A complementary verification approach, built on advanced solvers from the ML community, enabled the simultaneous verification of multiple verification problems (e.g. checking for the violation of all line flow constraints simultaneously and not by solving individual verification problems). For that, we introduced an exact transformation that converts the "worst-case" violation across a set of potential violations to a series of ReLU-based layers that augment the original neural network. This allows verifiers to interpret these outputs directly directly. Additionally, since power system ML models often must be verified to satisfy power flow constraints, we proposed a dualization procedure which encodes linear equality and inequality constraints directly into the verification problem; and in a manner which is mathematically consistent with the specialized verification tools. To demonstrate these innovations, we verified problems associated with data-driven security constrained DC-OPF solvers. We built and tested our first set of innovations using the α,β-CROWN solver, and we benchmarked against Gurobi 10.0. Our contributions achieved a speedup that can exceed 100x and allow higher degrees of verification flexibility.

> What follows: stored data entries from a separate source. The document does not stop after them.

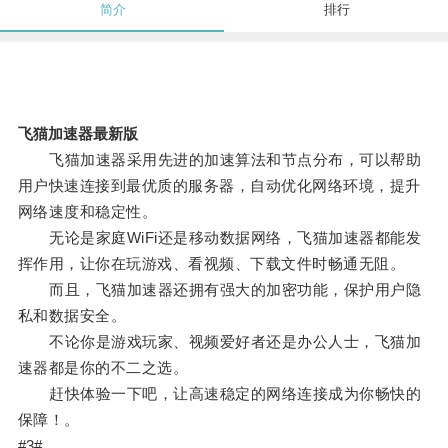
简介
排行
飞猫加速器最新版
飞猫加速器采用先进的加速算法和节点分布，可以帮助
用户快速连接到最优质的服务器，自动优化网络环境，提升
网络速度和稳定性。
无论是家庭WiFi还是移动数据网络，飞猫加速器都能发
挥作用，让你在玩游戏、看视频、下载文件时畅通无阻。
而且，飞猫加速器还拥有强大的加密功能，保护用户隐
私和数据安全。
不论你是游戏玩家、视频爱好者还是办公人士，飞猫加
速器都是你的不二之选。
赶快体验一下吧，让高速稳定的网络连接成为你畅快的
保障！。
#3#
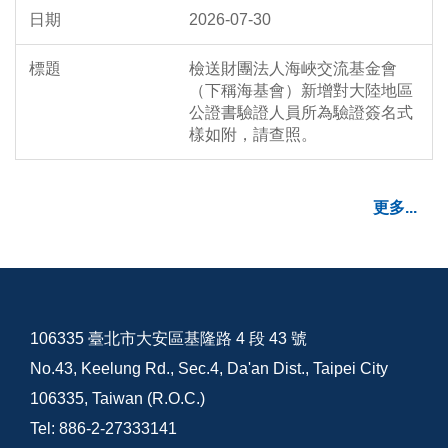
2026-07-30
檢送財團法人海峽交流基金會
（下稱海基會）新增對大陸地區
公證書驗證人員所為驗證簽名式
樣如附，請查照。
更多...
106335 臺北市大安區基隆路 4 段 43 號
No.43, Keelung Rd., Sec.4, Da'an Dist., Taipei City
106335, Taiwan (R.O.C.)
Tel: 886-2-27333141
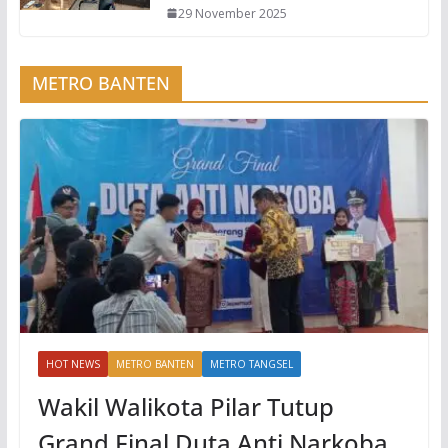
29 November 2025
METRO BANTEN
HOT NEWS
METRO BANTEN
METRO TANGSEL
Wakil Walikota Pilar Tutup
Grand Final Duta Anti Narkoba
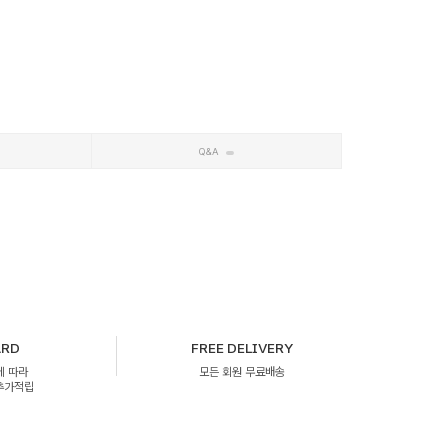
Q&A
ARD
FREE DELIVERY
에 따라
모든 회원 무료배송
 추가적립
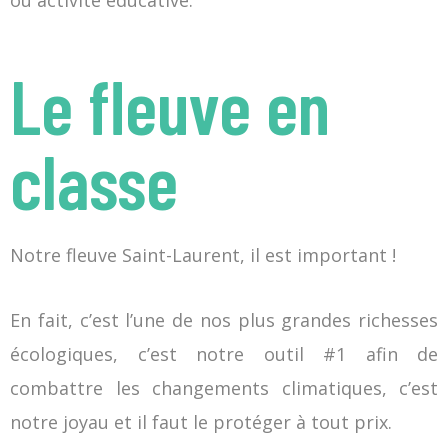
ou activité éducative.
Le fleuve en
classe
Notre fleuve Saint-Laurent, il est important !
En fait, c’est l’une de nos plus grandes richesses
écologiques, c’est notre outil #1 afin de
combattre les changements climatiques, c’est
notre joyau et il faut le protéger à tout prix.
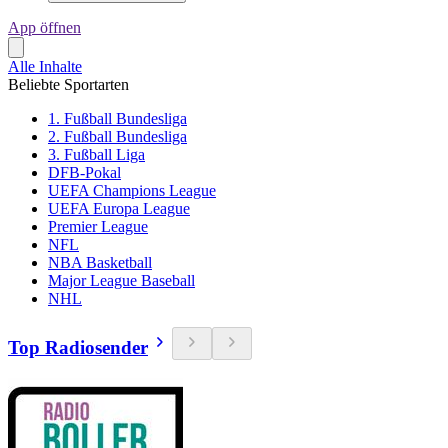
App öffnen
Alle Inhalte
Beliebte Sportarten
1. Fußball Bundesliga
2. Fußball Bundesliga
3. Fußball Liga
DFB-Pokal
UEFA Champions League
UEFA Europa League
Premier League
NFL
NBA Basketball
Major League Baseball
NHL
Top Radiosender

On top of verification, this project also designed scalable techniques to collect high-fidelity, maximally representative training data for ML model construction. To that end, we designed two key new approaches. In the first approach, we performed a systematic investigation into the various nonlinear objective functions which can be used to explore the feasible space associated with the optimal power flow (OPF) problem. A total of 40 nonlinear objective functions were tested, and their results were compared to the data generated by a novel exhaustive rejection sampling routine. The Hausdorff distance, which is a min-max set dissimilarity metric, was then used to assess how well each nonlinear objective function performed (i.e. how well the tested objective functions were able to explore the nonconvex power flow space). Exhaustive test results were collected from five PGLib test-cases and systematically analyzed. In the second approach, using bilevel optimization, we introduced a data collection routine that sequentially solves for optimal power flow solutions which are “optimally far” from previously acquired voltage, power, and load profile data points. The routine, termed RAMBO, samples critical data close to a system’s boundaries much more effectively than a random sampling benchmark. Simulated test results were collected on the 30-, 57-, and 118-bus PGLib test cases.